The new methodology is accompanied by an R package called quollr, so that it is readily usable and broadly accessible. The package has methods to fit the model, compute diagnostics, and also visualize the results, with interactivity. We have primarily used the langevitour software (Harrison 2023) to view the model in the data space, but other tour software such as tourr (Wickham et al. 2011) and detourr (Hart and Wang 2025) could also be used.

Two examples illustrating usage are provided: the PBMC3k data, where the NLDR is summarizing clustering in p\text{-}D, and hand-written digits illustrating how NLDR represents an intrinsically low-dimensional nonlinear manifold. We examined a typical published usage of UMAP with the PBMC3k dataset (Chen et al. 2024). As is typical of UMAP layout with default settings, the separation between clusters is grossly exaggerated. The layout even suggests separation where there is none. Our approach provides a way to choose a reasonable layout and avoids the use of misleading layouts in the future. In the hand-written digits (LeCun et al. 1998), we illustrate how our model fit statistics show that a flat disc layout is superior to the curved-shaped layouts, and how to identify oddly written “1”s using the residuals of the fitted model.

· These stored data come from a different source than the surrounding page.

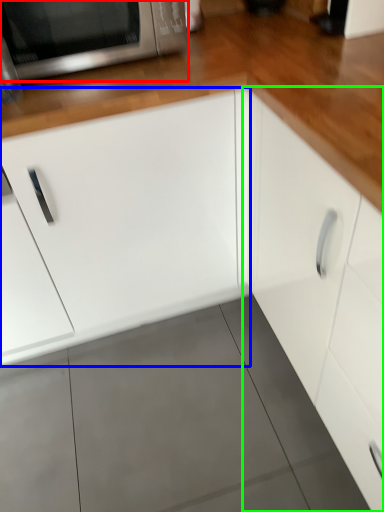 Question: Considering the real-world distances, which object is closest to microwave oven (highlighted by a red box)? cabinetry (highlighted by a blue box) or cabinetry (highlighted by a green box).

Choices:
 (A) cabinetry
 (B) cabinetry

Answer: (A) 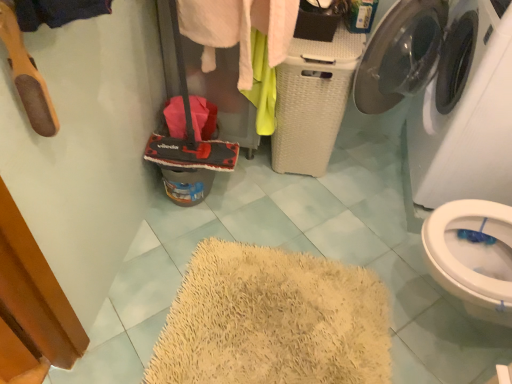 Question: Relative to red fabric mop at center-left, is soft pink towel at center in front or behind?

Choices:
 (A) front
 (B) behind

Answer: (B)

Question: Considering the positions of soft pink towel at center and red fabric mop at center-left in the image, is soft pink towel at center wider or thinner than red fabric mop at center-left?

Choices:
 (A) thin
 (B) wide

Answer: (B)

Question: Which of these objects is positioned closest to the white glossy washing machine at upper right?

Choices:
 (A) soft pink towel at center
 (B) red fabric mop at center-left

Answer: (A)

Question: Which object is the closest to the soft pink towel at center?

Choices:
 (A) red fabric mop at center-left
 (B) white glossy washing machine at upper right

Answer: (A) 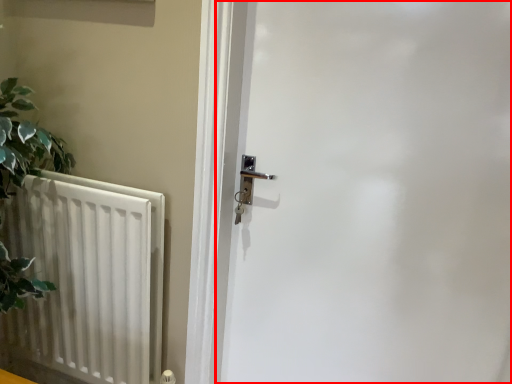 Question: From the image's perspective, what is the correct spatial relationship of door (annotated by the red box) in relation to radiator?

Choices:
 (A) below
 (B) above

Answer: (B) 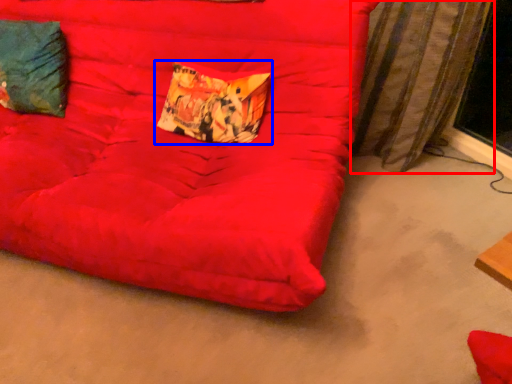 Question: Which of the following is the closest to the observer, curtain (highlighted by a red box) or pillow (highlighted by a blue box)?

Choices:
 (A) curtain
 (B) pillow

Answer: (A) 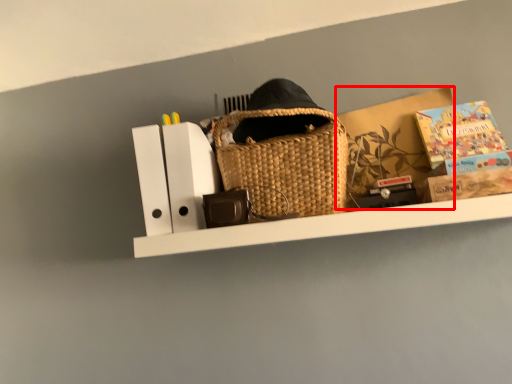 Question: From the image's perspective, where is cardboard box (annotated by the red box) located in relation to paperback book in the image?

Choices:
 (A) below
 (B) above

Answer: (A) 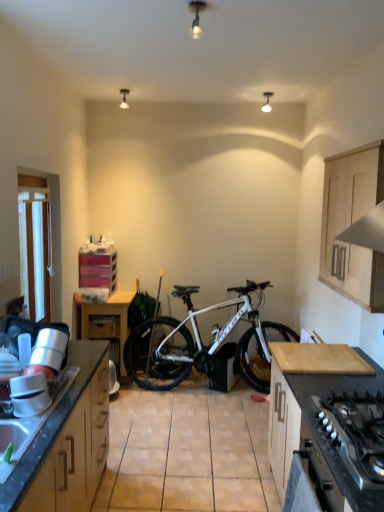 Question: From a real-world perspective, is light wood cabinet at upper right, the fourth cabinetry from the left, on top of white fabric at left?

Choices:
 (A) yes
 (B) no

Answer: (A)

Question: Is light wood cabinet at upper right, the 3th cabinetry in the back-to-front sequence, taller than white fabric at left?

Choices:
 (A) no
 (B) yes

Answer: (B)

Question: Is light wood cabinet at upper right, which is the first cabinetry from right to left, wider than white fabric at left?

Choices:
 (A) no
 (B) yes

Answer: (B)

Question: Is light wood cabinet at upper right, the fourth cabinetry from the left, next to white fabric at left?

Choices:
 (A) yes
 (B) no

Answer: (B)

Question: Is light wood cabinet at upper right, the 3th cabinetry in the back-to-front sequence, further to the viewer compared to white fabric at left?

Choices:
 (A) no
 (B) yes

Answer: (A)

Question: Can white fabric at left be found inside light wood cabinet at upper right, the 2th cabinetry in the front-to-back sequence?

Choices:
 (A) yes
 (B) no

Answer: (B)

Question: Is light wood cabinet at upper right, the fourth cabinetry from the left, at the left side of granite gray sink at lower left?

Choices:
 (A) yes
 (B) no

Answer: (B)

Question: Is light wood cabinet at upper right, the 2th cabinetry in the front-to-back sequence, located outside granite gray sink at lower left?

Choices:
 (A) no
 (B) yes

Answer: (B)

Question: Does light wood cabinet at upper right, the 3th cabinetry in the back-to-front sequence, have a larger size compared to granite gray sink at lower left?

Choices:
 (A) yes
 (B) no

Answer: (A)

Question: Does light wood cabinet at upper right, the fourth cabinetry from the left, have a lesser height compared to granite gray sink at lower left?

Choices:
 (A) no
 (B) yes

Answer: (A)

Question: Considering the relative sizes of light wood cabinet at upper right, the 3th cabinetry in the back-to-front sequence, and granite gray sink at lower left in the image provided, is light wood cabinet at upper right, the 3th cabinetry in the back-to-front sequence, wider than granite gray sink at lower left?

Choices:
 (A) yes
 (B) no

Answer: (B)

Question: From a real-world perspective, is light wood cabinet at upper right, which is the first cabinetry from right to left, positioned under granite gray sink at lower left based on gravity?

Choices:
 (A) no
 (B) yes

Answer: (A)

Question: Is pink plastic drawers at center left, the 1th cabinetry viewed from the back, completely or partially outside of light wood cabinet at upper right, which is the first cabinetry from right to left?

Choices:
 (A) yes
 (B) no

Answer: (A) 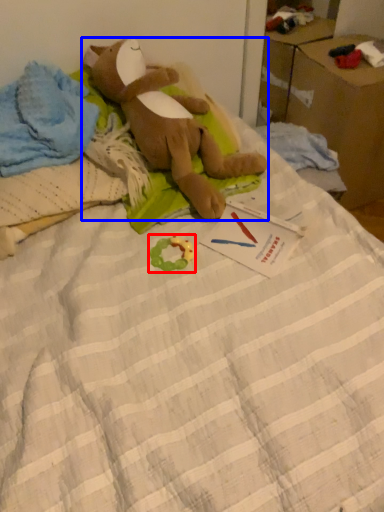 Question: Which object appears farthest to the camera in this image, toy (highlighted by a red box) or toy (highlighted by a blue box)?

Choices:
 (A) toy
 (B) toy

Answer: (A) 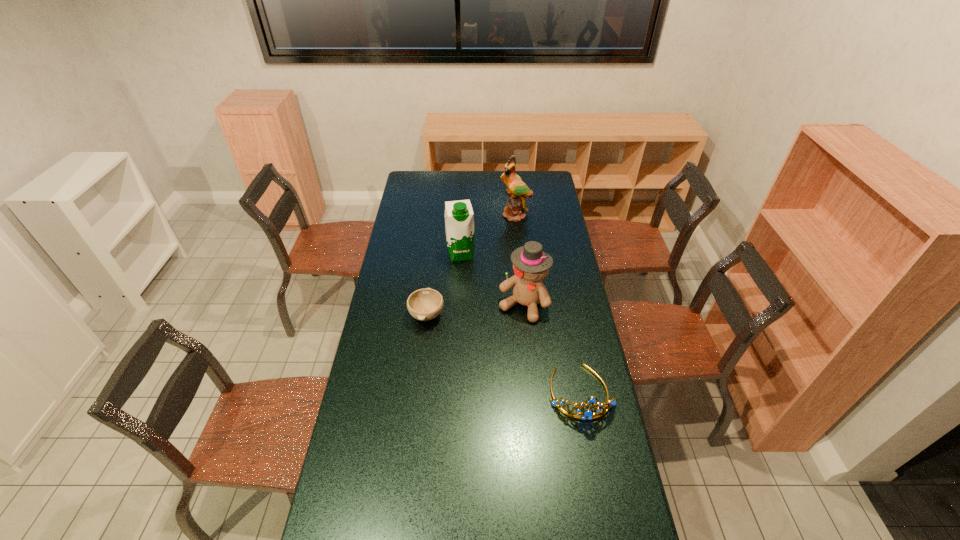 Where is `free space between the soya milk and the bowl`? The height and width of the screenshot is (540, 960). free space between the soya milk and the bowl is located at coordinates (444, 284).

In order to click on empty space that is in between the second farthest object and the bowl in this screenshot , I will do `click(444, 284)`.

Identify which object is located as the fourth nearest to the rag_doll. Please provide its 2D coordinates. Your answer should be formatted as a tuple, i.e. [(x, y)], where the tuple contains the x and y coordinates of a point satisfying the conditions above.

[(517, 191)]

This screenshot has width=960, height=540. In order to click on object that stands as the fourth closest to the rag_doll in this screenshot , I will do `click(517, 191)`.

Locate an element on the screen. vacant position in the image that satisfies the following two spatial constraints: 1. on the front side of the rag_doll; 2. on the right side of the soya milk is located at coordinates (458, 305).

Where is `vacant region that satisfies the following two spatial constraints: 1. on the front side of the soya milk; 2. on the left side of the rag_doll`? vacant region that satisfies the following two spatial constraints: 1. on the front side of the soya milk; 2. on the left side of the rag_doll is located at coordinates (458, 305). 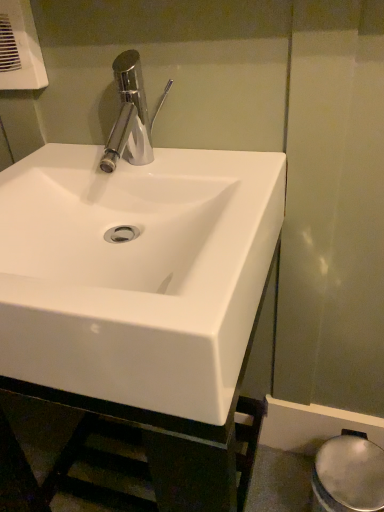 Describe the element at coordinates (136, 270) in the screenshot. I see `white glossy sink at center` at that location.

Locate an element on the screen. The height and width of the screenshot is (512, 384). white glossy bidet at lower right is located at coordinates (348, 476).

Locate an element on the screen. The width and height of the screenshot is (384, 512). white glossy sink at center is located at coordinates (136, 270).

What's the angular difference between white glossy bidet at lower right and white glossy sink at center's facing directions?

There is a 0.492-degree angle between the facing directions of white glossy bidet at lower right and white glossy sink at center.

Considering the sizes of objects white glossy bidet at lower right and white glossy sink at center in the image provided, who is wider, white glossy bidet at lower right or white glossy sink at center?

white glossy sink at center is wider.

Identify the location of bidet to the right of white glossy sink at center. The width and height of the screenshot is (384, 512). (348, 476).

From the image's perspective, who appears lower, white glossy bidet at lower right or white glossy sink at center?

white glossy bidet at lower right.

Can you confirm if white glossy sink at center is taller than white glossy bidet at lower right?

Yes, white glossy sink at center is taller than white glossy bidet at lower right.

How distant is white glossy sink at center from white glossy bidet at lower right?

They are 23.30 inches apart.

From a real-world perspective, relative to white glossy bidet at lower right, is white glossy sink at center vertically above or below?

In terms of real-world spatial position, white glossy sink at center is above white glossy bidet at lower right.

From the image's perspective, who appears lower, white glossy sink at center or white glossy bidet at lower right?

white glossy bidet at lower right.

Is white plastic hand dryer at upper left positioned with its back to white glossy bidet at lower right?

No, white plastic hand dryer at upper left is not facing the opposite direction of white glossy bidet at lower right.

Considering the positions of points (21, 48) and (363, 454), is point (21, 48) closer to camera compared to point (363, 454)?

Yes.

Does white plastic hand dryer at upper left have a lesser width compared to white glossy bidet at lower right?

Correct, the width of white plastic hand dryer at upper left is less than that of white glossy bidet at lower right.

From a real-world perspective, is white plastic hand dryer at upper left located higher than white glossy bidet at lower right?

Correct, in the physical world, white plastic hand dryer at upper left is higher than white glossy bidet at lower right.

How many degrees apart are the facing directions of white glossy bidet at lower right and white plastic hand dryer at upper left?

white glossy bidet at lower right and white plastic hand dryer at upper left are facing 0.49 degrees away from each other.

Could white plastic hand dryer at upper left be considered to be inside white glossy bidet at lower right?

No, white plastic hand dryer at upper left is not a part of white glossy bidet at lower right.

At what (x,y) coordinates should I click in order to perform the action: click on hand dryer in front of the white glossy bidet at lower right. Please return your answer as a coordinate pair (x, y). Looking at the image, I should click on (20, 48).

Considering the sizes of white plastic hand dryer at upper left and white glossy sink at center in the image, is white plastic hand dryer at upper left wider or thinner than white glossy sink at center?

Clearly, white plastic hand dryer at upper left has less width compared to white glossy sink at center.

Considering the points (34, 48) and (202, 221), which point is in front, point (34, 48) or point (202, 221)?

Point (202, 221)

Who is bigger, white plastic hand dryer at upper left or white glossy sink at center?

Bigger between the two is white glossy sink at center.

Could you tell me if white plastic hand dryer at upper left is facing white glossy sink at center?

No.

Can you confirm if white glossy sink at center is bigger than white plastic hand dryer at upper left?

Yes.

Is white glossy sink at center not near white plastic hand dryer at upper left?

No, white glossy sink at center is not far away from white plastic hand dryer at upper left.

What are the coordinates of `sink beneath the white plastic hand dryer at upper left (from a real-world perspective)` in the screenshot? It's located at (136, 270).

Between white glossy sink at center and white plastic hand dryer at upper left, which one has more height?

Standing taller between the two is white glossy sink at center.

This screenshot has width=384, height=512. In the image, there is a white glossy sink at center. In order to click on bidet below it (from the image's perspective) in this screenshot , I will do `click(348, 476)`.

Where is `sink that appears above the white glossy bidet at lower right (from a real-world perspective)`? The image size is (384, 512). sink that appears above the white glossy bidet at lower right (from a real-world perspective) is located at coordinates (136, 270).

Based on their spatial positions, is white plastic hand dryer at upper left or white glossy sink at center further from white glossy bidet at lower right?

Among the two, white plastic hand dryer at upper left is located further to white glossy bidet at lower right.

From the image, which object appears to be farther from white glossy sink at center, white plastic hand dryer at upper left or white glossy bidet at lower right?

white glossy bidet at lower right lies further to white glossy sink at center than the other object.

Based on their spatial positions, is white glossy sink at center or white plastic hand dryer at upper left closer to white glossy bidet at lower right?

white glossy sink at center lies closer to white glossy bidet at lower right than the other object.

From the image, which object appears to be farther from white glossy sink at center, white glossy bidet at lower right or white plastic hand dryer at upper left?

The object further to white glossy sink at center is white glossy bidet at lower right.

Considering their positions, is white glossy sink at center positioned closer to white plastic hand dryer at upper left than white glossy bidet at lower right?

white glossy sink at center.

Looking at the image, which one is located further to white plastic hand dryer at upper left, white glossy bidet at lower right or white glossy sink at center?

white glossy bidet at lower right is further to white plastic hand dryer at upper left.

Image resolution: width=384 pixels, height=512 pixels. In order to click on sink between white plastic hand dryer at upper left and white glossy bidet at lower right vertically in this screenshot , I will do `click(136, 270)`. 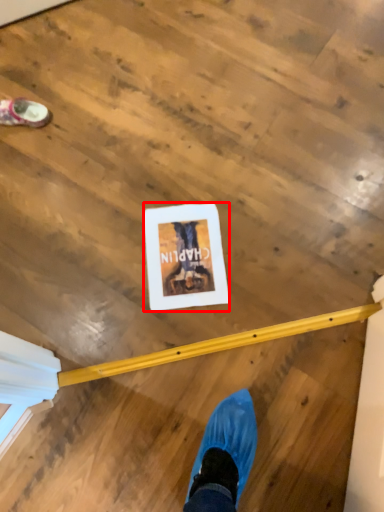 Question: Where is postcard (annotated by the red box) located in relation to footwear in the image?

Choices:
 (A) left
 (B) right

Answer: (B) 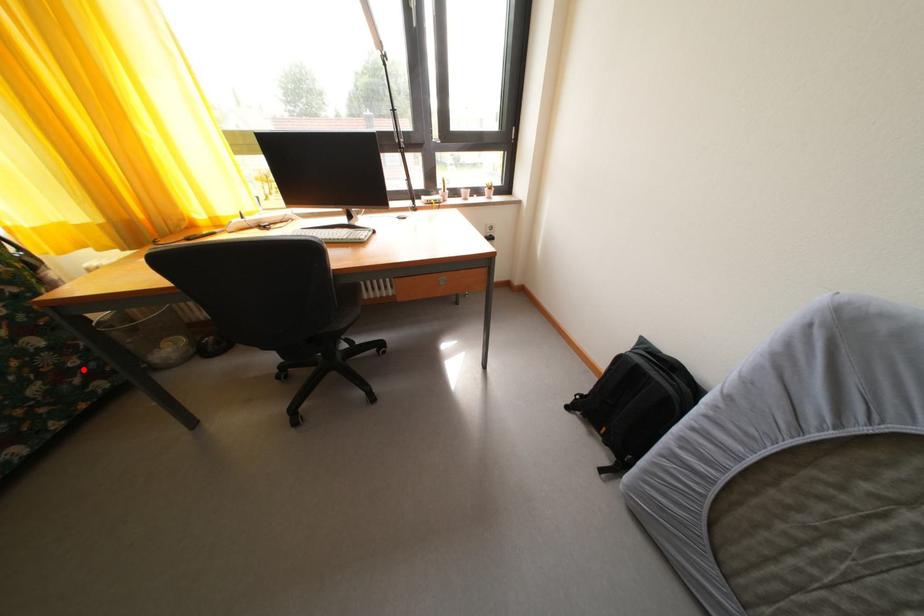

This work can be applied with existing metrics for evaluating NLDR layout, such as ARNX, RTA, SC, and RGS. It provides an additional evaluation metric, and importantly allows any layout to be viewed in the p\text{-}D data space. This latter aspect can help to disentangle conflicting suggestions by the different metrics.

Additional exploration of distance measures to summarize the fit could be a valuable direction for future work. We have used Euclidean distance, but other measures, such as geodesic distances (Tenenbaum et al. 2000), may better capture curved or nonlinear relationships in the data and are worth exploring.

This work has also revealed some interesting behaviors of NLDR methods, including twisting, flattened “pancake” clusters in p\text{-}D, and severe effects of density differences. These are described in more detail in the supplementary materials.

Researchers usually use 2\text{-}D layouts, but if a k\text{-}D (k>2) layout is provided, the approach developed here could be extended. Potential approaches include 3\text{-}D binning, k-means clustering, or even special implementations of convex hulls.

2.7 Supplementary materials

All the materials to reproduce the chapter can be found at https://github.com/JayaniLakshika/paper-nldr-vis-algorithm.

The supplementary materials provide additional details on the methods and hyper-parameters used to generate layouts, video links of animated p\text{-}D tours, notation summaries, and the R and Python scripts used in the study. They also describe the generation of the 2NC7 data, computation of hexagon grid configurations, and data binning procedures. Further sections highlight interesting NLDR behaviors observed in the data space and compare HBE with existing evaluation metrics for the PBMC3k and MNIST datasets.

The R package quollr, available on CRAN and at https://jayanilakshika.github.io/quollr/, provides software accompanying this chapter to fit the wireframe model representation, compute diagnostics, visualize the model in the data with langevitour, and link multiple plots interactively.

2.8 Acknowledgments

These R packages were used for the work: tidyverse (Wickham et al. 2019), Rtsne (Krijthe 2015), umap (Konopka 2023), patchwork (Pedersen 2024), colorspace (Zeileis et al. 2020), langevitour (Harrison 2023), conflicted (Wickham 2023), reticulate (Ushey et al. 2024), kableExtra (Zhu 2024). These Python packages were used for the work: trimap (Amid and Warmuth 2022) and pacmap (Wang et al. 2021). The article was created with R packages quarto (Allaire and Dervieux 2024).